Basit modelimiz, gruplar arasındaki temastan, geçim stratejilerindeki değişikliklerden, kültürel fikirlerin veya dilin bileşenlerinin yakın gruplardan borçlanmasının etkilerini ya da diğer birçok potansiyel süreci içermiyordu. Bu yüzden, sefil bir şekilde başarısız olacağını umduk.

İnanılmaz bir şekilde, model, 407 dillerini gerçek sayıdan yalnızca bir kez çıkardı.

Simüle edilmiş dil haritaları aynı zamanda kuzey ve kıyılar boyunca daha fazla dil gösterirken, orta Avustralya'nın kuru bölgelerinde daha az dil gösterir ve coğrafi kalıpları gözlenen dil çeşitliliğine yansıtır.

Ve böylece Avustralya kıtası için, az sayıda faktörün - nüfus yoğunluğundaki sınırlamaları ve grup büyüklüğündeki sınırlamaları sınırlandırdığı - hem dillerin sayısını hem de farklı yerlerde kaç dilin konuşulduğundaki varyasyonun açıklanabileceği anlaşılmaktadır.

Modelin başka bir yere uygulanması

Ancak, diğer yerlerdeki dil çeşitliliği modellerinin farklı faktörler ve süreçlerle şekillenebileceğinden şüpheleniyoruz. Vanuatu gibi diğer yerlerde, yağış seviyeleri Avustralya'daki kadar değişkenlik göstermez ve nüfus yoğunluğu diğer çevresel koşullar tarafından şekillendirilebilir.

Diğer durumlarda, insan grupları arasındaki temas muhtemelen dil çeşitliliği ortamını yeniden şekillendirmiştir. Örneğin, tarım gruplarının yayılması Hint-Avrupa veya Bantu dillerinin konuşması, nüfusun yapısını ve sırasıyla Avrupa ve Afrika'nın geniş bölgelerinde konuşulan dilleri değiştirmiş olabilir.

Kuşkusuz, dünya genelinde gördüğümüz dil çeşitliliği modellerine çok çeşitli sosyal ve çevresel faktörler ve süreçler katkıda bulunmuştur.

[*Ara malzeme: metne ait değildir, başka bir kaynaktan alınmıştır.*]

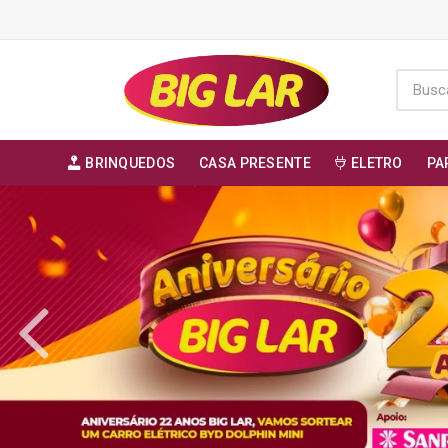
BRINQUEDOS
CASA PRESENTE
ELETRO
PA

Bazı yerlerde topografya, iklim veya kilit doğal kaynakların yoğunluğu daha kritik olabilir; Diğerlerinde ise savaş tarihi, politik örgütlenme veya farklı grupların geçim stratejileri, grup sınırlarının ve dil çeşitliliği kalıplarının şekillenmesinde daha büyük bir rol oynayabilir. Şimdilik kurduğumuz şey, her lokasyondaki iş yerindeki farklı süreçleri ortaya çıkarmak için kullanılabilecek bir metot şablonu.

KonuşmaDil çeşitliliği, insan gruplarının etkileşimlerinin ve türümüzün tarihinin şekillenmesinde önemli bir rol oynamıştır ve yine de bu çeşitliliği şekillendiren faktörler hakkında şaşırtıcı derecede az şey biliyoruz. Diğer bilim adamlarının, araştırma grubumuz gibi dil çeşitliliği coğrafyasından bu kadar etkileneceğini ve insanların neden bu kadar çok dil konuştuğunu anlamak için bize katılacağını umuyoruz.

Yazar hakkında

Michael Gavin, Doğal Kaynakların İnsani Boyutları Doçenti, Colorado Eyalet Üniversitesi

Bu yazı orijinalinde Konuşma. Okumak Orijinal makale.